**Records to process**:

- Opening Delimiter -

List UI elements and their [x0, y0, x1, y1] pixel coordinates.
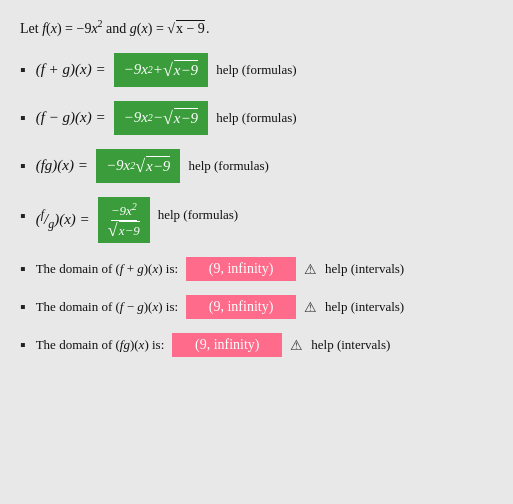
domain-label-fg: The domain of (fg)(x) is:	[36, 337, 165, 353]
bullet-2: ▪	[20, 109, 26, 127]
label-f-plus-g: (f + g)(x) =	[36, 61, 106, 78]
help-fg[interactable]: help (formulas)	[188, 158, 269, 174]
answer-f-plus-g: −9x2 + √x−9	[114, 53, 209, 87]
domain-bullet-1: ▪	[20, 260, 26, 278]
help-f-plus-g[interactable]: help (formulas)	[216, 62, 297, 78]
label-fg: (fg)(x) =	[36, 157, 88, 174]
row-f-over-g: ▪ (f/g)(x) = −9x2 √x−9 help (formulas)	[20, 197, 493, 244]
domain-row-f-plus-g: ▪ The domain of (f + g)(x) is: (9, infin…	[20, 257, 493, 281]
domain-value-fg: (9, infinity)	[172, 333, 282, 357]
domain-help-f-plus-g[interactable]: help (intervals)	[325, 261, 404, 277]
domain-row-f-minus-g: ▪ The domain of (f − g)(x) is: (9, infin…	[20, 295, 493, 319]
domain-row-fg: ▪ The domain of (fg)(x) is: (9, infinity…	[20, 333, 493, 357]
domain-bullet-2: ▪	[20, 298, 26, 316]
header-text: Let f(x) = −9x2 and g(x) = √x − 9.	[20, 18, 493, 37]
warning-icon-2: ⚠	[304, 299, 317, 316]
domain-bullet-3: ▪	[20, 336, 26, 354]
label-f-minus-g: (f − g)(x) =	[36, 109, 106, 126]
answer-f-over-g: −9x2 √x−9	[98, 197, 150, 244]
row-fg: ▪ (fg)(x) = −9x2 √x−9 help (formulas)	[20, 149, 493, 183]
bullet-1: ▪	[20, 61, 26, 79]
answer-fg: −9x2 √x−9	[96, 149, 180, 183]
domain-value-f-plus-g: (9, infinity)	[186, 257, 296, 281]
row-f-plus-g: ▪ (f + g)(x) = −9x2 + √x−9 help (formula…	[20, 53, 493, 87]
help-f-over-g[interactable]: help (formulas)	[158, 207, 239, 223]
warning-icon-1: ⚠	[304, 261, 317, 278]
bullet-4: ▪	[20, 207, 26, 225]
answer-f-minus-g: −9x2 − √x−9	[114, 101, 209, 135]
domain-label-f-plus-g: The domain of (f + g)(x) is:	[36, 261, 178, 277]
domain-help-f-minus-g[interactable]: help (intervals)	[325, 299, 404, 315]
domain-label-f-minus-g: The domain of (f − g)(x) is:	[36, 299, 178, 315]
bullet-3: ▪	[20, 157, 26, 175]
domain-value-f-minus-g: (9, infinity)	[186, 295, 296, 319]
warning-icon-3: ⚠	[290, 337, 303, 354]
help-f-minus-g[interactable]: help (formulas)	[216, 110, 297, 126]
domain-help-fg[interactable]: help (intervals)	[311, 337, 390, 353]
label-f-over-g: (f/g)(x) =	[36, 207, 90, 232]
row-f-minus-g: ▪ (f − g)(x) = −9x2 − √x−9 help (formula…	[20, 101, 493, 135]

- Closing Delimiter -

**What you will do**: Output every entry exactly. Pictures stay out.

**Task response**:
List UI elements and their [x0, y0, x1, y1] pixel coordinates.
domain-label-fg: The domain of (fg)(x) is:	[36, 337, 165, 353]
bullet-2: ▪	[20, 109, 26, 127]
label-f-plus-g: (f + g)(x) =	[36, 61, 106, 78]
help-fg[interactable]: help (formulas)	[188, 158, 269, 174]
answer-f-plus-g: −9x2 + √x−9	[114, 53, 209, 87]
domain-bullet-1: ▪	[20, 260, 26, 278]
help-f-plus-g[interactable]: help (formulas)	[216, 62, 297, 78]
label-fg: (fg)(x) =	[36, 157, 88, 174]
row-f-over-g: ▪ (f/g)(x) = −9x2 √x−9 help (formulas)	[20, 197, 493, 244]
domain-row-f-plus-g: ▪ The domain of (f + g)(x) is: (9, infin…	[20, 257, 493, 281]
domain-value-fg: (9, infinity)	[172, 333, 282, 357]
domain-help-f-plus-g[interactable]: help (intervals)	[325, 261, 404, 277]
domain-row-f-minus-g: ▪ The domain of (f − g)(x) is: (9, infin…	[20, 295, 493, 319]
domain-row-fg: ▪ The domain of (fg)(x) is: (9, infinity…	[20, 333, 493, 357]
domain-bullet-2: ▪	[20, 298, 26, 316]
header-text: Let f(x) = −9x2 and g(x) = √x − 9.	[20, 18, 493, 37]
warning-icon-2: ⚠	[304, 299, 317, 316]
domain-bullet-3: ▪	[20, 336, 26, 354]
label-f-minus-g: (f − g)(x) =	[36, 109, 106, 126]
answer-f-over-g: −9x2 √x−9	[98, 197, 150, 244]
row-fg: ▪ (fg)(x) = −9x2 √x−9 help (formulas)	[20, 149, 493, 183]
bullet-1: ▪	[20, 61, 26, 79]
answer-fg: −9x2 √x−9	[96, 149, 180, 183]
domain-value-f-plus-g: (9, infinity)	[186, 257, 296, 281]
row-f-plus-g: ▪ (f + g)(x) = −9x2 + √x−9 help (formula…	[20, 53, 493, 87]
help-f-over-g[interactable]: help (formulas)	[158, 207, 239, 223]
warning-icon-1: ⚠	[304, 261, 317, 278]
bullet-4: ▪	[20, 207, 26, 225]
answer-f-minus-g: −9x2 − √x−9	[114, 101, 209, 135]
domain-label-f-plus-g: The domain of (f + g)(x) is:	[36, 261, 178, 277]
domain-help-f-minus-g[interactable]: help (intervals)	[325, 299, 404, 315]
domain-label-f-minus-g: The domain of (f − g)(x) is:	[36, 299, 178, 315]
bullet-3: ▪	[20, 157, 26, 175]
domain-value-f-minus-g: (9, infinity)	[186, 295, 296, 319]
warning-icon-3: ⚠	[290, 337, 303, 354]
help-f-minus-g[interactable]: help (formulas)	[216, 110, 297, 126]
domain-help-fg[interactable]: help (intervals)	[311, 337, 390, 353]
label-f-over-g: (f/g)(x) =	[36, 207, 90, 232]
row-f-minus-g: ▪ (f − g)(x) = −9x2 − √x−9 help (formula…	[20, 101, 493, 135]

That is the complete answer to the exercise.